**Work instruction**
Your answer should be one number: how many lines below hold the word "Anggaran".

START Record extracts

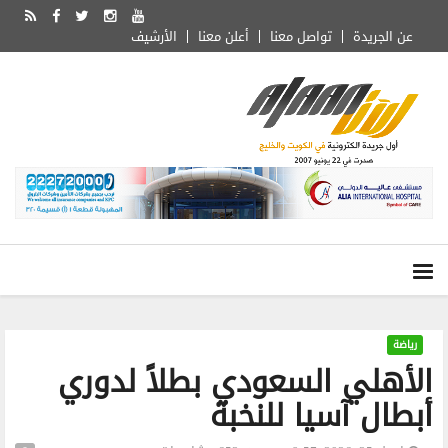
عن الجريدة
تواصل معنا
أعلن معنا
الأرشيف
رياضة
الأهلي السعودي بطلاً لدوري
أبطال آسيا للنخبة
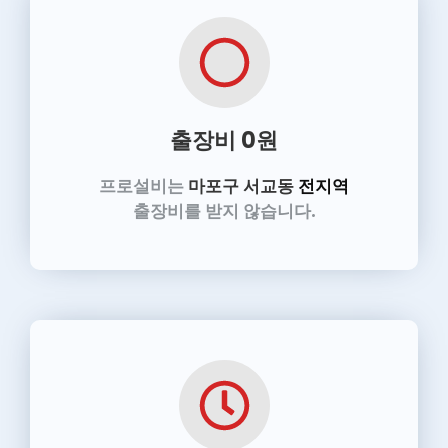
출장비 0원
프로설비는
마포구 서교동
전지역
출장비를 받지 않습니다.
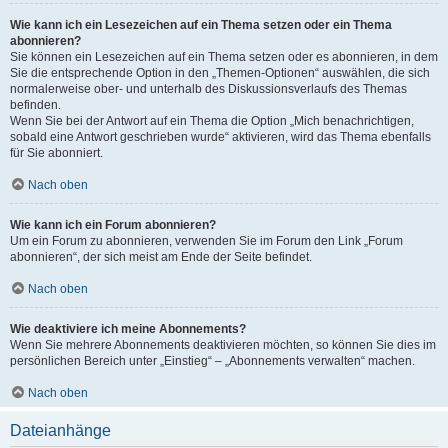
Wie kann ich ein Lesezeichen auf ein Thema setzen oder ein Thema
abonnieren?
Sie können ein Lesezeichen auf ein Thema setzen oder es abonnieren, in dem
Sie die entsprechende Option in den „Themen-Optionen“ auswählen, die sich
normalerweise ober- und unterhalb des Diskussionsverlaufs des Themas
befinden.
Wenn Sie bei der Antwort auf ein Thema die Option „Mich benachrichtigen,
sobald eine Antwort geschrieben wurde“ aktivieren, wird das Thema ebenfalls
für Sie abonniert.
Nach oben
Wie kann ich ein Forum abonnieren?
Um ein Forum zu abonnieren, verwenden Sie im Forum den Link „Forum
abonnieren“, der sich meist am Ende der Seite befindet.
Nach oben
Wie deaktiviere ich meine Abonnements?
Wenn Sie mehrere Abonnements deaktivieren möchten, so können Sie dies im
persönlichen Bereich unter „Einstieg“ – „Abonnements verwalten“ machen.
Nach oben
Dateianhänge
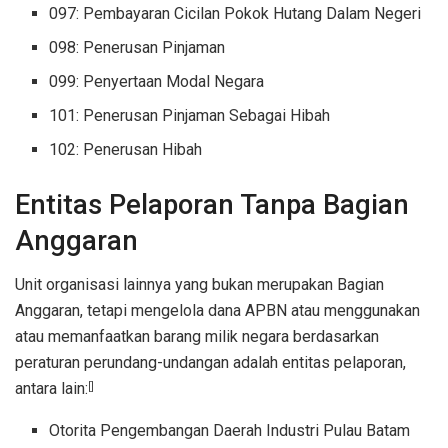
097: Pembayaran Cicilan Pokok Hutang Dalam Negeri
098: Penerusan Pinjaman
099: Penyertaan Modal Negara
101: Penerusan Pinjaman Sebagai Hibah
102: Penerusan Hibah
Entitas Pelaporan Tanpa Bagian
Anggaran
Unit organisasi lainnya yang bukan merupakan Bagian
Anggaran, tetapi mengelola dana APBN atau menggunakan
atau memanfaatkan barang milik negara berdasarkan
peraturan perundang-undangan adalah entitas pelaporan,
antara lain:
[]
Otorita Pengembangan Daerah Industri Pulau Batam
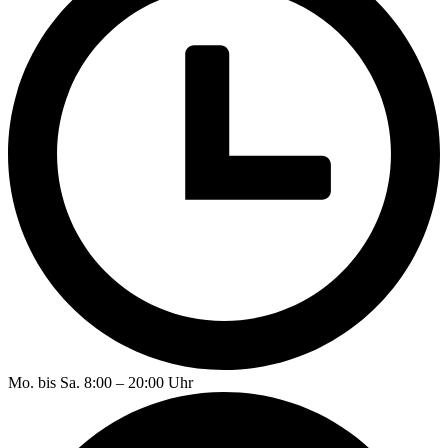
Mo. bis Sa. 8:00 – 20:00 Uhr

END Record extracts

**Reply**
2